Diu cerró los ojos grises un momento. Y como siempre, los ojos sonrieron junto con aquella boca amplia y móvil.

—¿Siguen tus padres a bordo? —le preguntó.

—No, vendieron sus acciones una vez que la nave entró en la Vía Láctea y emigraron. —A un mundo colonial, pero eso no lo mencionó.
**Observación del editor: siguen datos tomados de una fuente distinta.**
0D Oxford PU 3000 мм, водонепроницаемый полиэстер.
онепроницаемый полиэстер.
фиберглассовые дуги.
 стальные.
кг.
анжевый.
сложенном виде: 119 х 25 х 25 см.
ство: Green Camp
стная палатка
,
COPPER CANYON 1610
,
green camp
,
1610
Un lugar basto y salvaje a su llegada, pero ahora con toda probabilidad atestado de gente y tremendamente normal.

—Apuesto a que se sentirán orgullosísimos —comentó Diu.

—¿Orgullosos de qué?

—De ti —respondió él.

Durante un instante a Washen la embargó la confusión, y quizá se le notó en su rostro de ordinario sereno.

—Porque se enterarán de la noticia —continuó Diu—. Cuando la maestra le anuncie a la galaxia lo que hemos encontrado aquí abajo y hable de nuestro papel en esta gran aventura… Cuando eso ocurra, creo que todo el mundo, en todas partes, va a conocer nuestra historia.

Lo cierto es que ella no había considerado una posibilidad tan obvia.

Es decir, no hasta ese momento.

—Nuestra famosa nave tiene algo oculto en su interior —dijo Diu—. Imagina lo que pensará la gente.

Washen asintió, estaba de acuerdo… mientras una onza de su ser comenzaba a sentir el más leve y gris de los escalofríos, un heraldo repentino de lo que podría ser un temor pequeño y extraño.

7

Los recién llegados no estaban preparados para Médula.

Washen no había visto imágenes de su campamento base ni del mundo en sí. Las imágenes, como los susurros, tenían vida propia y cierto talento para extenderse más allá de lo que se pretendía. Y por eso ella no tenía nada en mente salvo los esquemas que la maestra había mostrado a todos los capitanes, y que le habían hecho sentirse como una niña inocente.

El diminuto coche en el que viajaban los dos se hizo transparente cuando aparcó en un pequeño garaje. Había hiperfibra en todas direcciones, el material gris plateado se moldeaba hasta convertirse en un marco diamantino que creaba puntos de atraque, casilleros y escaleras largas, muy largas.

El coche reclamó el primer punto de atraque disponible.

A pie recorrieron los últimos escalones de tres en tres, y así conquistaron Diu y Washen el último kilómetro. Estaban en el interior de un pasadizo recién fabricado y un poco frío. Luego terminaron las escaleras, y sin previo aviso salieron a una amplia plataforma panorámica desde donde se asomaron juntos al borde.

La burbuja de diamante yacía entre ellos y varios cientos de kilómetros de espacio animado y sin aire. Campos de fuerza giraban por el aparente vacío, creando una serie de obstinados contrafuertes. En sí mismos los contrafuertes ya eran un gran descubrimiento. ¿De dónde sacaban la energía? ¿Cómo habían cumplido su función durante tanto tiempo, sin un solo momento de interrupción? En realidad, Washen podía verlos: una luz blanca azulada y brillante parecía fluir por todas partes hasta llenar la gigantesca cámara. La luz nunca parecía vacilar. Incluso con la protección de la burbuja, el resplandor era intenso. Incesante. Los ojos civilizados necesitaban adaptarse, una tarea fisiológica que incluía las retinas y el color del cristalino, una labor inconsciente que podría llevar una hora, como mucho, pero incluso con su flexible genética Washen dudaba que una persona, dado un periodo de tiempo razonable, pudiera llegar a sentirse cómoda con aquel día interminable.